Mount Kenya stands at 5,199m – altitude sickness can kick in at less than half that height. Ascending slowly reduces the chances of feeling ill, but if you do, the best cure is to descend – even a couple of hundred meters can make a difference. Younger, fitter climbers are actually likely to be at more risk, due to their ability to ascend more rapidly – age and fitness have no effect on altitude sickness. Keep well hydrated and let your guide know if you are feeling unwell.
Kenya is a fairly conservative society, especially where Islam holds sway, and much emphasis is placed on courtesy and manners. Care needs to be taken when photographing local people – always ask permission and prepare to be asked for reward in Kenya’s most popular destinations – but by and large the people of Kenya are easy-going, amiable, humorous and helpful, making travelling and interacting with them a real pleasure.
FLIGHTS AND GETTING AROUND
Jomo Kenyatta International Airport: East Africa’s major flight hub is located 13km / 8mi outside Nairobi and is the gateway to the Masai Mara, Amboseli, Mombasa and Kenya’s beaches as well as Zanzibar and Tanzania. There are also good connections from here to Uganda, Rwanda and the Seychelles.
Wilson Airport: a regional airport about 90 minutes by road from Jomo Kenyatta, Wilson is the hub for almost all of Kenya’s internal flights and serves its fly-in safari locations. Ensure you have time between your international flight and domestic flight to make the transfer between the two airports.
Moi Mombasa International Airport: located about 10km / 6.2mi northwest of the town itself, Mombasa’s airport is the gateway to the Kenyan coast.
Chartered flights are a great way to get around Kenya and avoid the country’s often dirt roads, transfers from airstrips to lodges are conducted in 4X4 vehicles.
Road transfers from airports and between major destinations tend to use mini buses as do scheduled safaris to popular destinations such as the Masai Mara. Sliding windows and a pop-up roof provide passengers on mini buses with ample viewing opportunities on game drives whereas safaris to more remote destinations and private conservancies use open-sided 4X4s.
VISA AND PASSPORT REQUIREMENTS
Visas are required by most visitors to Kenya including British, American, Canadian, European, Australian and New Zealand passport holders. Citizens from some smaller Commonwealth countries are exempt.

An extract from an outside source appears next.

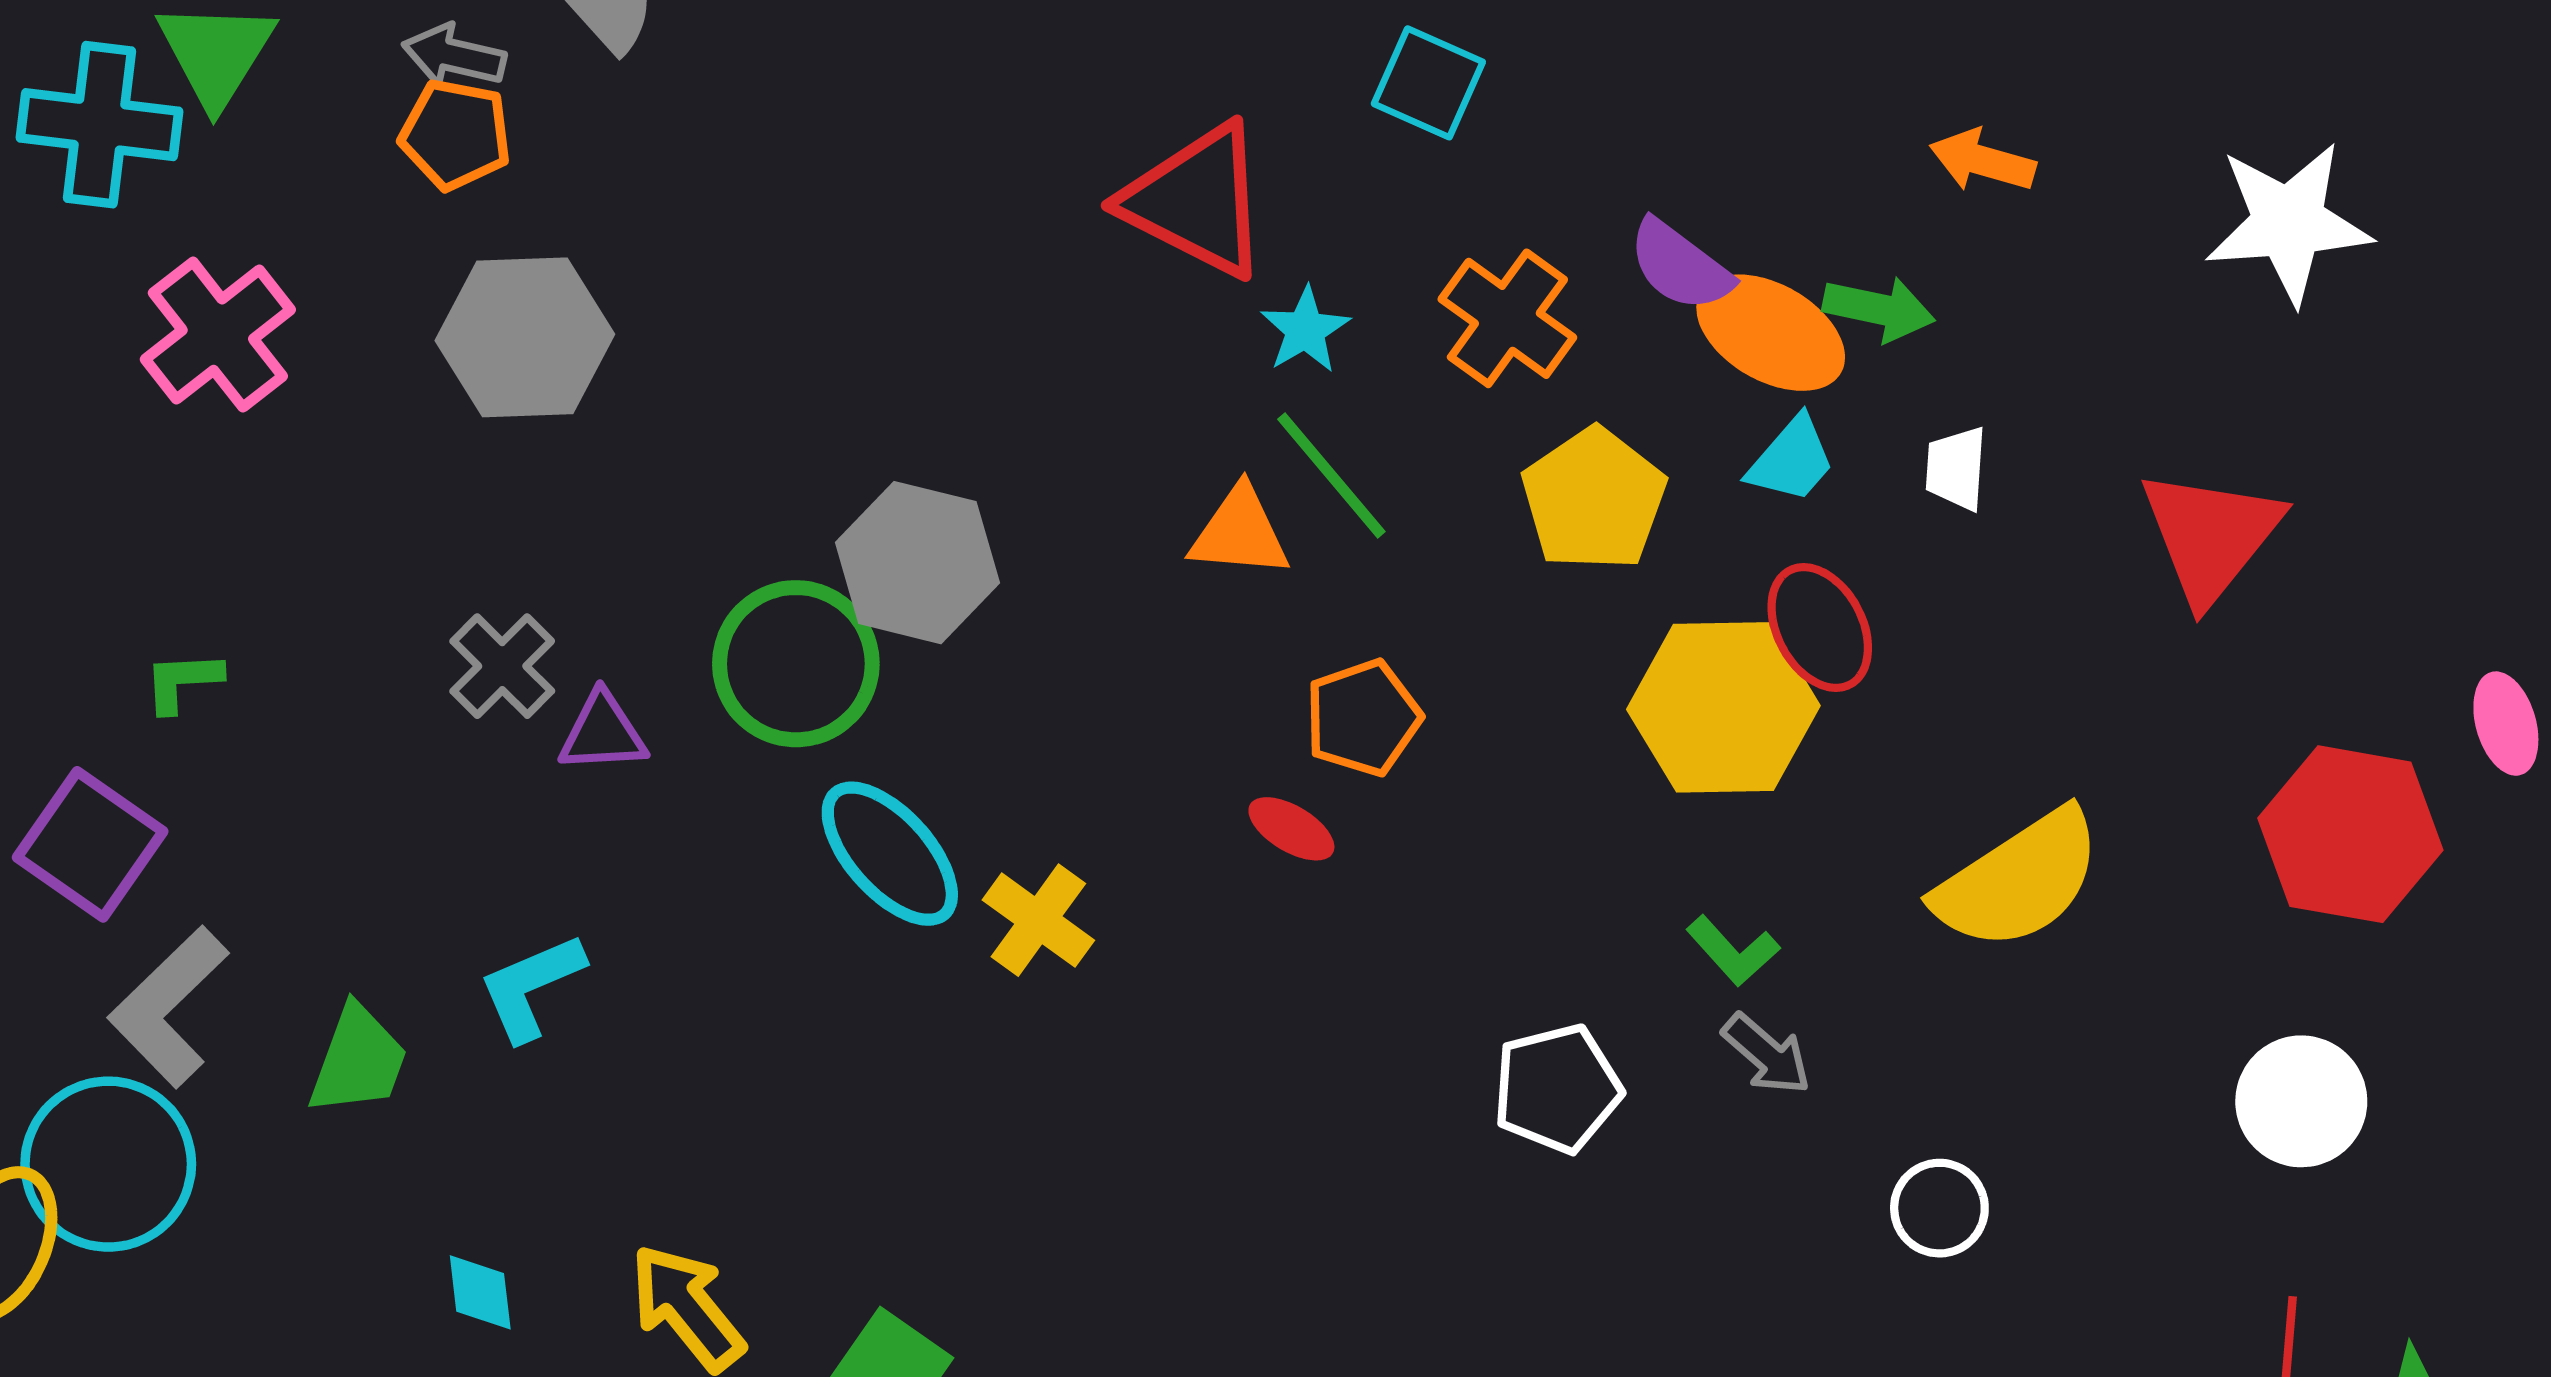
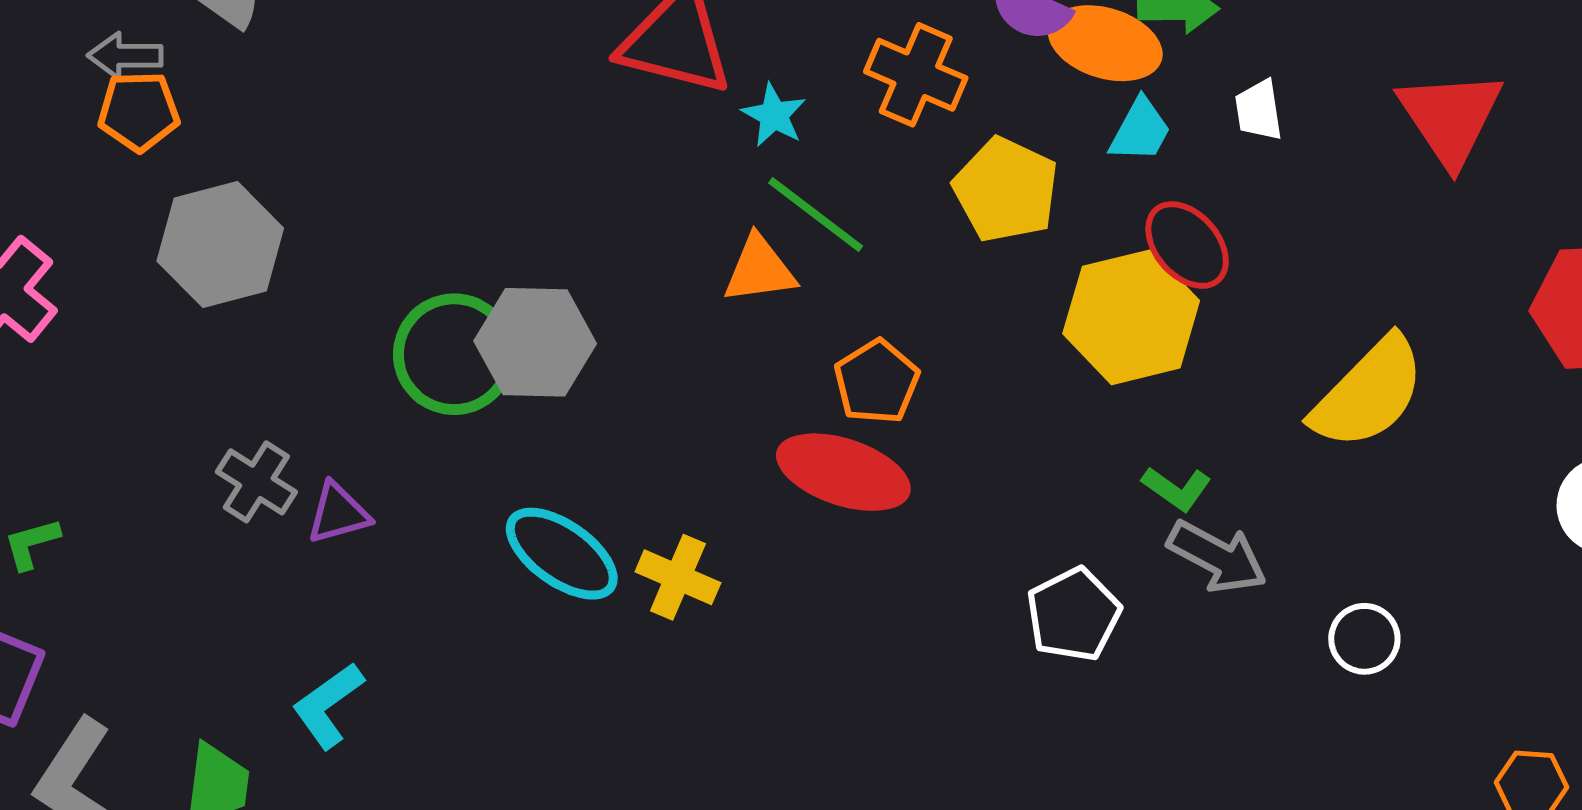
green circle: (796, 664) -> (454, 354), moved
red ellipse: (1291, 829) -> (843, 472), size x2.0
gray arrow: (1767, 1054) -> (1217, 557), size x1.4

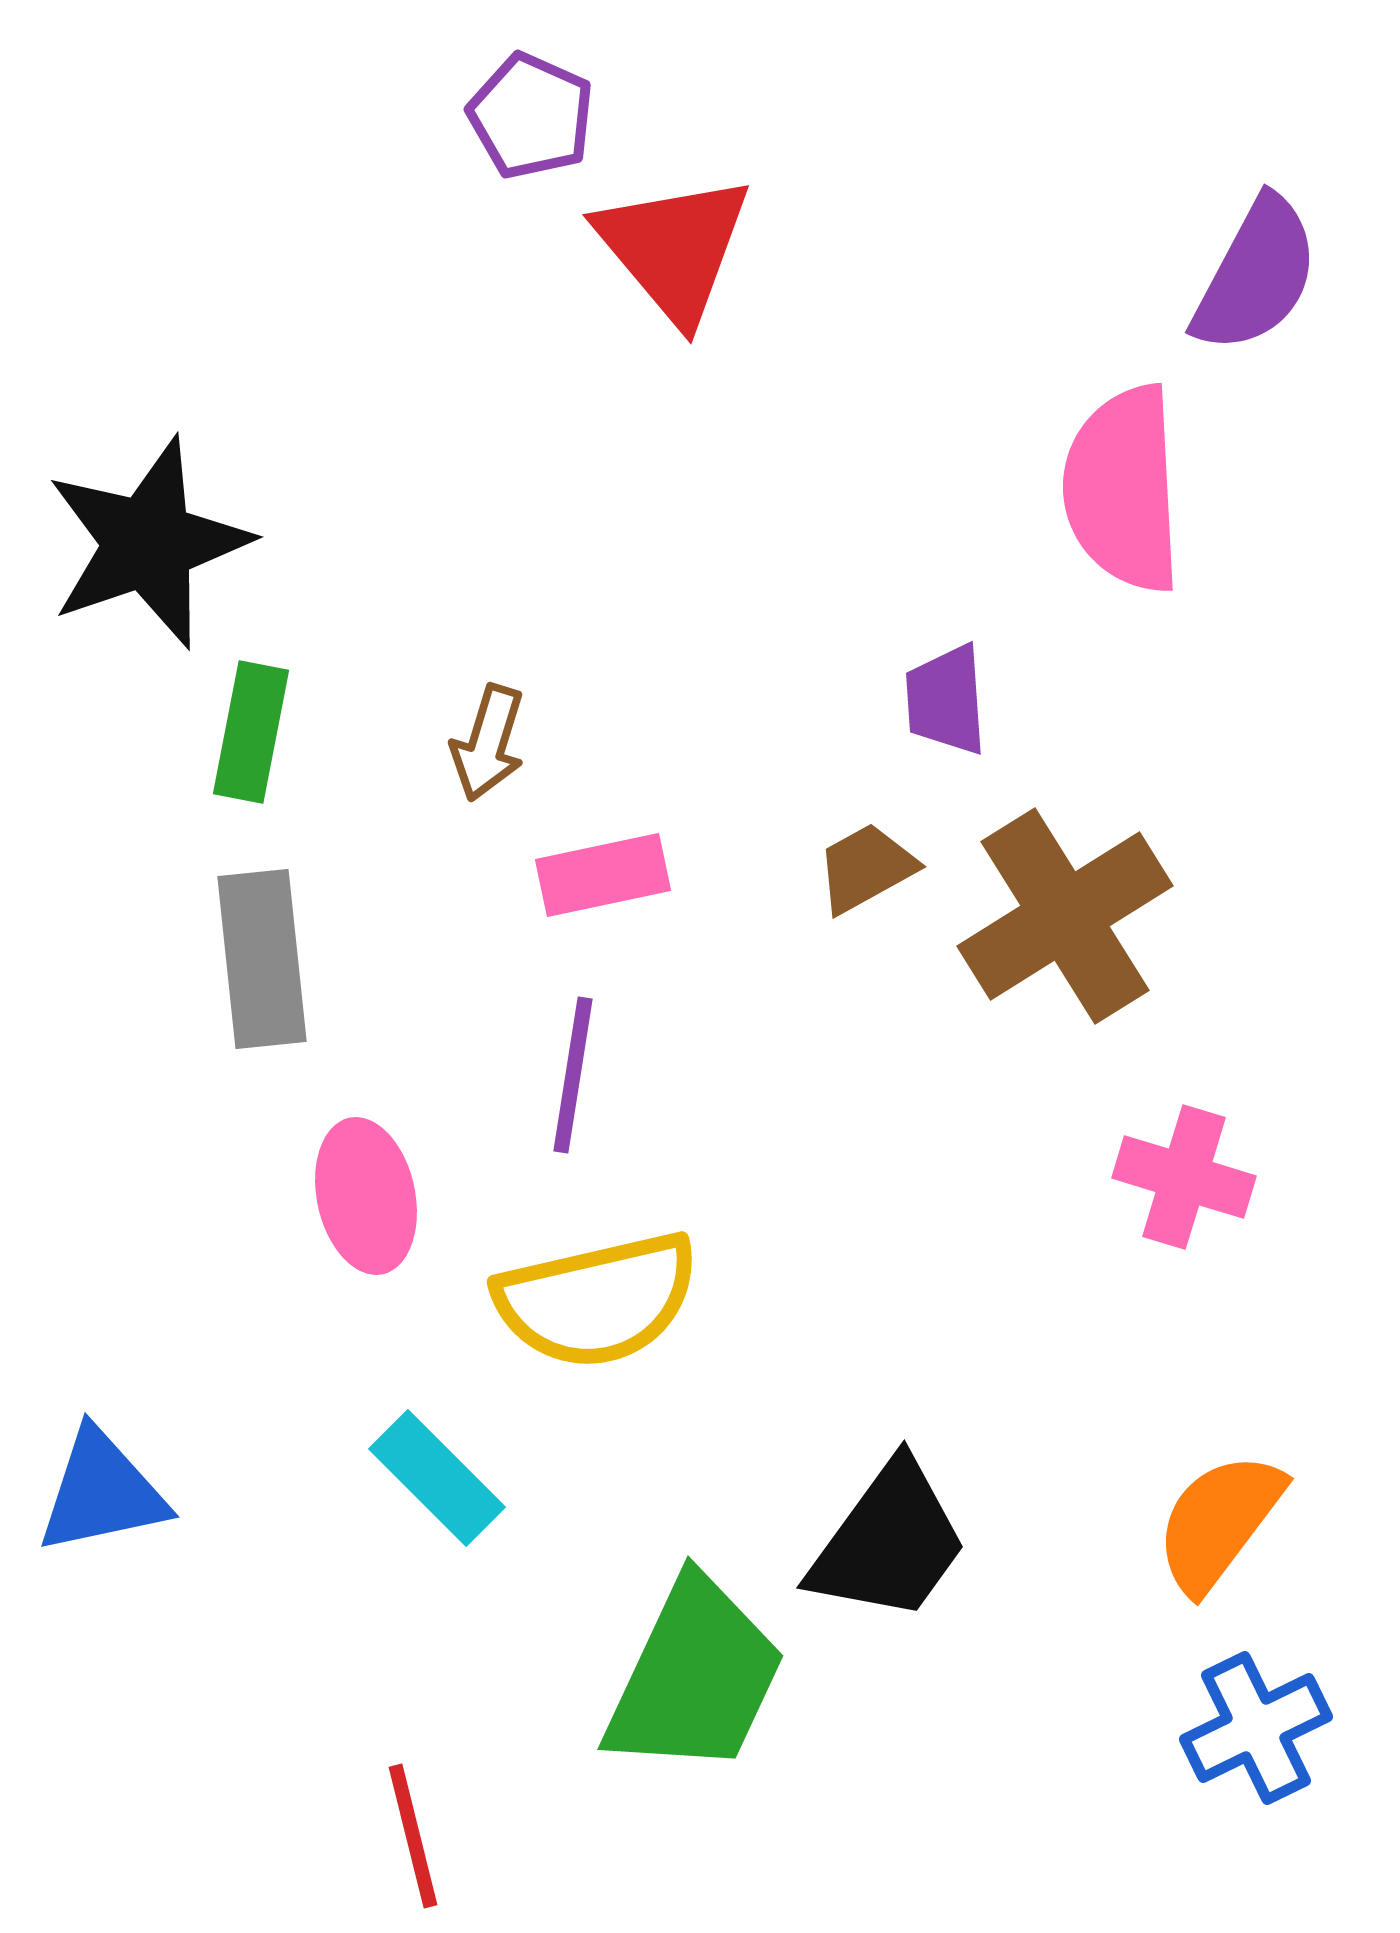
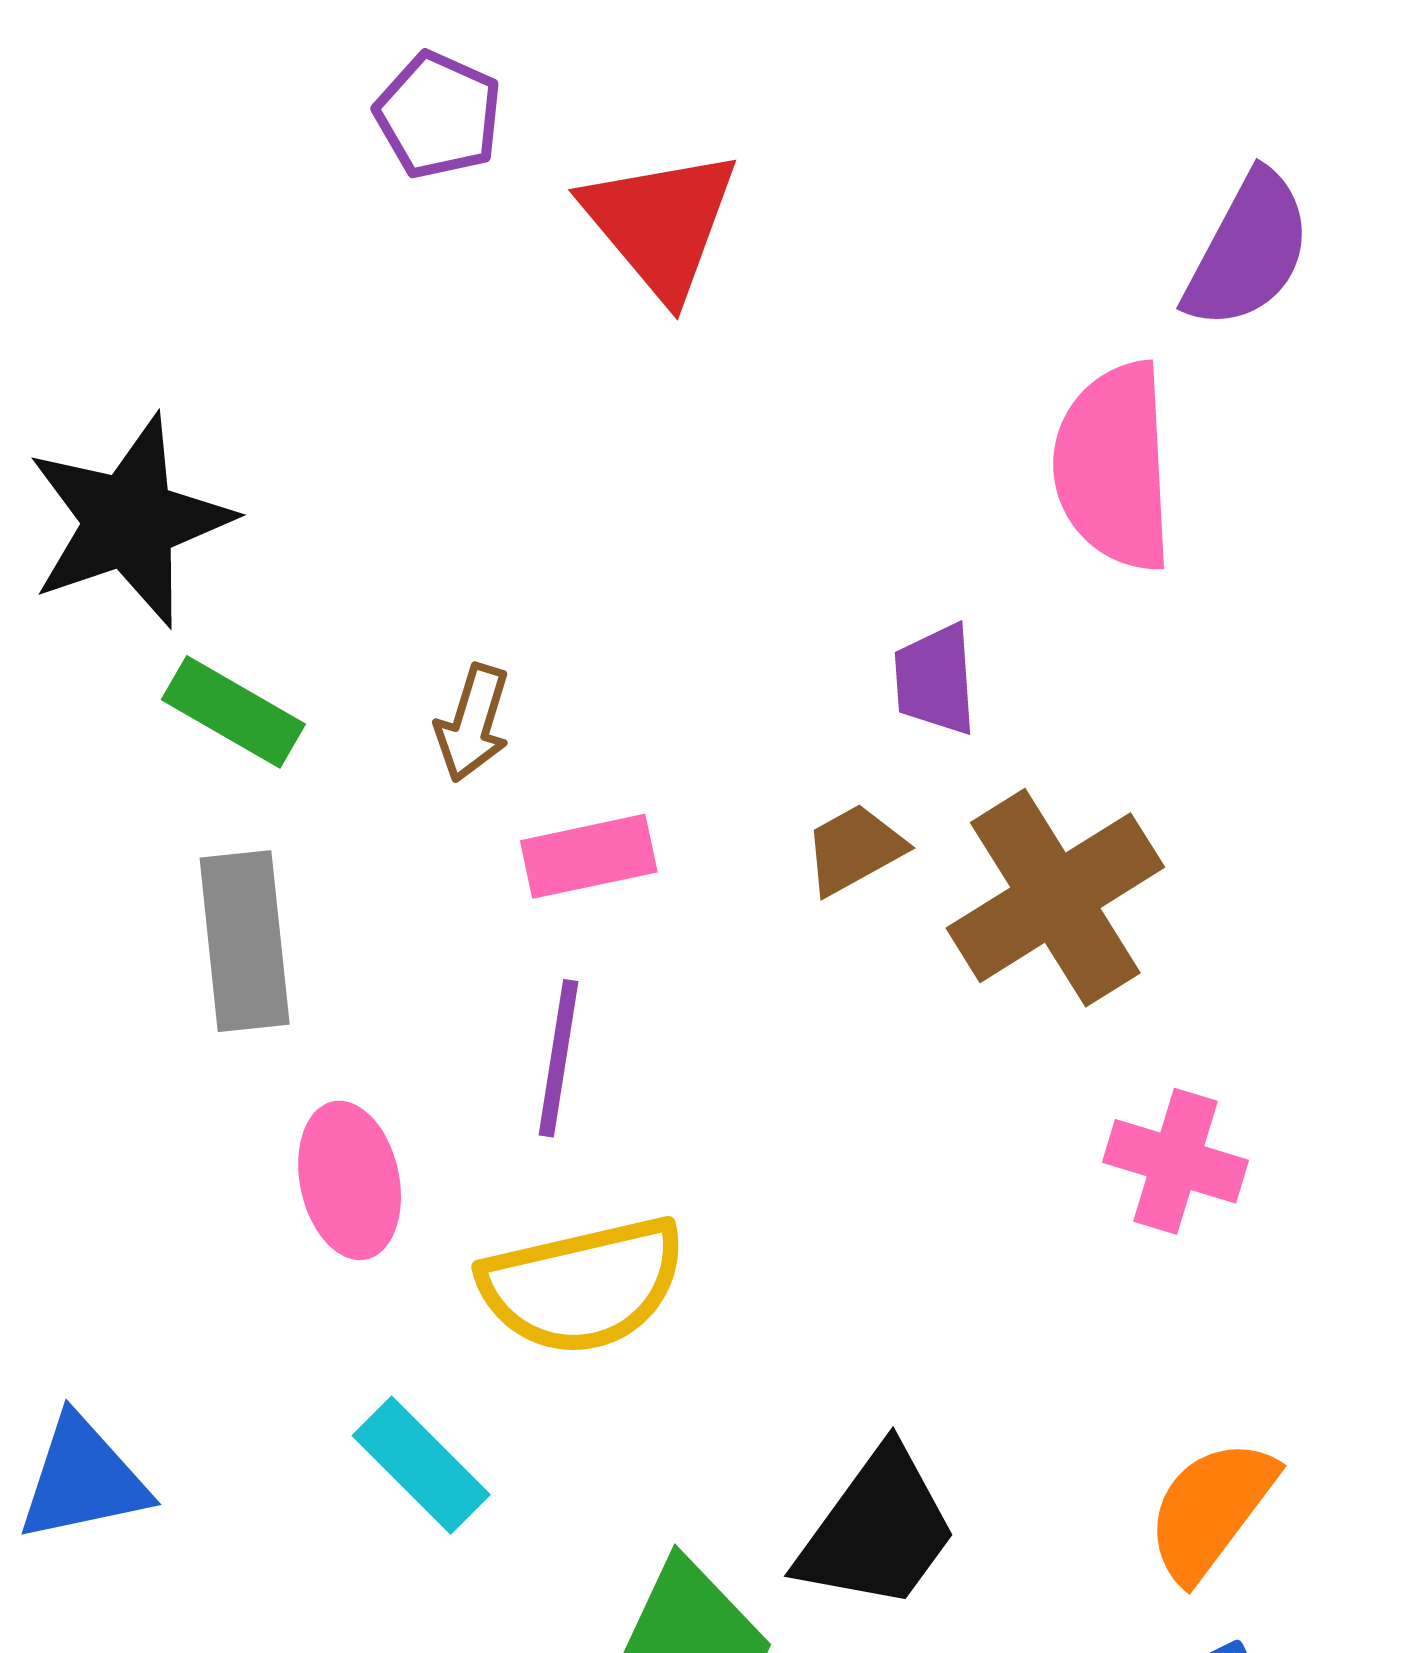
purple pentagon: (531, 116) -> (438, 115), moved
green rectangle: (251, 732) -> (233, 712), turned -71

Visas are valid for three months from the date of entry and can be purchased upon arrival at Jomo Kenyatta International Airport. Visitors can pay for their visas in local currency and they must possess a passport that is valid until six months after the initial date of travel.
If you plan on travelling onwards from Kenya, visas for other East African countries such as Tanzania and Uganda can generally be obtained in Nairobi for around US$50 each.
Please Note: Whilst we have made every effort to ensure the information provided in this document is accurate, African Safari Experts is in no way responsible for the information provided. We will endeavor to communicate any amendments to the information in a timely manner.